En las alas, Silano y Marcio, espoleados por la intervención del propio procónsul, intentaron revertir el retroceso de sus manípulos. Silano se puso una vez más al frente de los triari y lo mismo hizo Marcio, pero ni uno ni otro contaban con el apoyo de una pequeña pero especialmente efectiva guardia personal, como el procónsul, y el apoyo de sus hombres, agotados por las horas de lucha, no fue el mismo. Silano recibió un corte en el bajo vientre y retrocedió herido, sangrando, aturdido. Y fue afortunado, porque Lucio Marcio Septimio, tribuno de la V legión, centurión que defendiera la Hispania romana de los ataques cartagineses tras la caída del tío y el padre del procónsul, vio cómo una espada le cortaba a la altura de la garganta y cómo, igual de rápido que vino aquel filo, el hierro volvía hacia atrás. Ésa fue la peor parte. Al entrar, el filo sólo había hecho un pequeño corte, pero al retirarlo, el guerrero cartaginés se aseguró de hacerlo apretando hacia el cuello de su contrario. Lucio Marcio Septimio fue a gritar pero la voz apenas podía salir y, sin embargo, la sangre brotaba entre sus palabras mudas y entrecortadas. Lucio Marcio Septimio, tras una decena de años al servicio de los Escipiones, cayó de rodillas. Los triari intentaron cubrir al tribuno, pero decenas de veteranos de Aníbal, encorajinados por los gritos de su mismísimo general, se abalanzaron sobre el indefenso Marcio y lo acuchillaron con saña mortal.

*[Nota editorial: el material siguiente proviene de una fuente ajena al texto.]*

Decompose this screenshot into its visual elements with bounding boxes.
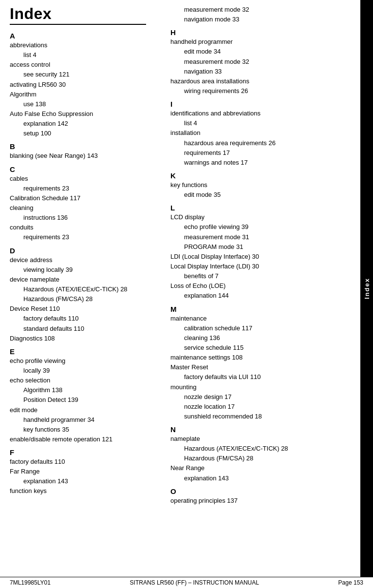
section-letter: C <box>10 165 151 173</box>
index-entry: enable/disable remote operation 121 <box>10 435 151 444</box>
index-entry: instructions 136 <box>10 213 151 223</box>
index-entry: cleaning <box>10 203 151 213</box>
index-entry: echo profile viewing <box>10 356 151 366</box>
section-letter: A <box>10 32 151 40</box>
index-entry: nameplate <box>170 434 355 444</box>
index-entry: handheld programmer <box>170 37 355 47</box>
section-letter: O <box>170 487 355 495</box>
footer-page: Page 153 <box>338 579 363 586</box>
index-entry: Hazardous (ATEX/IECEx/C-TICK) 28 <box>10 285 151 294</box>
index-entry: device address <box>10 255 151 265</box>
index-entry: Hazardous (FM/CSA) 28 <box>170 454 355 463</box>
title-divider <box>10 24 146 25</box>
section-letter: I <box>170 100 355 108</box>
index-entry: maintenance settings 108 <box>170 353 355 362</box>
index-entry: LDI (Local Display Interface) 30 <box>170 252 355 262</box>
index-entry: hazardous area installations <box>170 76 355 86</box>
section-letter: H <box>170 28 355 37</box>
section-letter: E <box>10 347 151 356</box>
index-entry: factory defaults 110 <box>10 314 151 323</box>
index-entry: use 138 <box>10 99 151 109</box>
index-entry: key functions <box>170 180 355 190</box>
index-entry: conduits <box>10 223 151 232</box>
index-entry: setup 100 <box>10 129 151 138</box>
page-title: Index <box>10 5 151 23</box>
index-sidebar: Index <box>360 0 373 577</box>
left-column: Index Aabbreviationslist 4access control… <box>0 5 156 577</box>
index-entry: function keys <box>10 486 151 496</box>
index-entry: access control <box>10 60 151 70</box>
index-entry: LCD display <box>170 212 355 222</box>
section-letter: F <box>10 448 151 456</box>
index-entry: edit mode 35 <box>170 190 355 200</box>
index-entry: edit mode 34 <box>170 47 355 57</box>
index-entry: Algorithm <box>10 90 151 99</box>
footer: 7ML19985LY01 SITRANS LR560 (FF) – INSTRU… <box>0 577 373 588</box>
index-entry: calibration schedule 117 <box>170 323 355 333</box>
index-entry: sunshield recommended 18 <box>170 412 355 421</box>
sidebar-label: Index <box>363 278 371 299</box>
index-entry: warnings and notes 17 <box>170 158 355 168</box>
section-letter: K <box>170 171 355 180</box>
index-entry: requirements 23 <box>10 184 151 193</box>
index-entry: Diagnostics 108 <box>10 334 151 343</box>
content-area: Index Aabbreviationslist 4access control… <box>0 0 373 577</box>
index-entry: echo selection <box>10 376 151 385</box>
index-entry: activating LR560 30 <box>10 80 151 90</box>
index-entry: Algorithm 138 <box>10 385 151 395</box>
index-entry: echo profile viewing 39 <box>170 222 355 232</box>
index-entry: Device Reset 110 <box>10 304 151 314</box>
index-entry: Master Reset <box>170 362 355 372</box>
index-entry: navigation 33 <box>170 67 355 76</box>
index-entry: key functions 35 <box>10 425 151 435</box>
index-entry: measurement mode 31 <box>170 232 355 242</box>
index-entry: locally 39 <box>10 366 151 376</box>
index-entry: Near Range <box>170 463 355 473</box>
index-entry: standard defaults 110 <box>10 324 151 334</box>
index-entry: viewing locally 39 <box>10 265 151 275</box>
index-entry: installation <box>170 128 355 138</box>
footer-id: 7ML19985LY01 <box>10 579 51 586</box>
index-entry: device nameplate <box>10 275 151 285</box>
index-entry: maintenance <box>170 314 355 323</box>
footer-title: SITRANS LR560 (FF) – INSTRUCTION MANUAL <box>130 579 259 586</box>
index-entry: list 4 <box>170 118 355 128</box>
right-col-entries: measurement mode 32navigation mode 33Hha… <box>170 5 355 506</box>
index-entry: PROGRAM mode 31 <box>170 242 355 252</box>
index-entry: nozzle design 17 <box>170 392 355 402</box>
index-entry: handheld programmer 34 <box>10 415 151 425</box>
right-column: measurement mode 32navigation mode 33Hha… <box>156 5 360 577</box>
index-entry: hazardous area requirements 26 <box>170 138 355 148</box>
section-letter: M <box>170 305 355 313</box>
index-entry: requirements 23 <box>10 232 151 242</box>
index-entry: Loss of Echo (LOE) <box>170 281 355 291</box>
index-entry: cleaning 136 <box>170 333 355 343</box>
index-entry: measurement mode 32 <box>170 5 355 15</box>
index-entry: edit mode <box>10 405 151 415</box>
index-entry: factory defaults 110 <box>10 457 151 467</box>
index-entry: wiring requirements 26 <box>170 86 355 96</box>
index-entry: blanking (see Near Range) 143 <box>10 151 151 161</box>
main-content: Index Aabbreviationslist 4access control… <box>0 0 360 577</box>
index-entry: measurement mode 32 <box>170 57 355 67</box>
index-entry: Auto False Echo Suppression <box>10 109 151 119</box>
index-entry: explanation 143 <box>170 474 355 483</box>
index-entry: factory defaults via LUI 110 <box>170 372 355 382</box>
index-entry: nozzle location 17 <box>170 402 355 412</box>
index-entry: Far Range <box>10 467 151 476</box>
left-col-entries: Aabbreviationslist 4access controlsee se… <box>10 32 151 496</box>
page: Index Aabbreviationslist 4access control… <box>0 0 373 588</box>
index-entry: requirements 17 <box>170 148 355 158</box>
index-entry: explanation 143 <box>10 476 151 486</box>
index-entry: Hazardous (FM/CSA) 28 <box>10 294 151 304</box>
index-entry: identifications and abbreviations <box>170 109 355 118</box>
index-entry: Position Detect 139 <box>10 395 151 405</box>
index-entry: explanation 142 <box>10 119 151 129</box>
index-entry: service schedule 115 <box>170 343 355 353</box>
index-entry: cables <box>10 174 151 184</box>
index-entry: benefits of 7 <box>170 271 355 281</box>
index-entry: see security 121 <box>10 70 151 79</box>
index-entry: abbreviations <box>10 40 151 50</box>
index-entry: Hazardous (ATEX/IECEx/C-TICK) 28 <box>170 444 355 454</box>
index-entry: explanation 144 <box>170 291 355 301</box>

Lucio Marcio Septimio cayó muerto y su sangre se mezcló con la del resto de los muertos de aquel día luminoso y caliente, de luz cegadora que Marcio parecía mirar sin ya parpadear, con la boca torcida y su mano, fuerte aún, empuñando la espada.

—Por Roma... por el general... —dijo entre tragos de su propia sangre, y el sol quemó las retinas de sus ojos; pero eso ya no importaba, porque en su cuerpo ya no latía el corazón.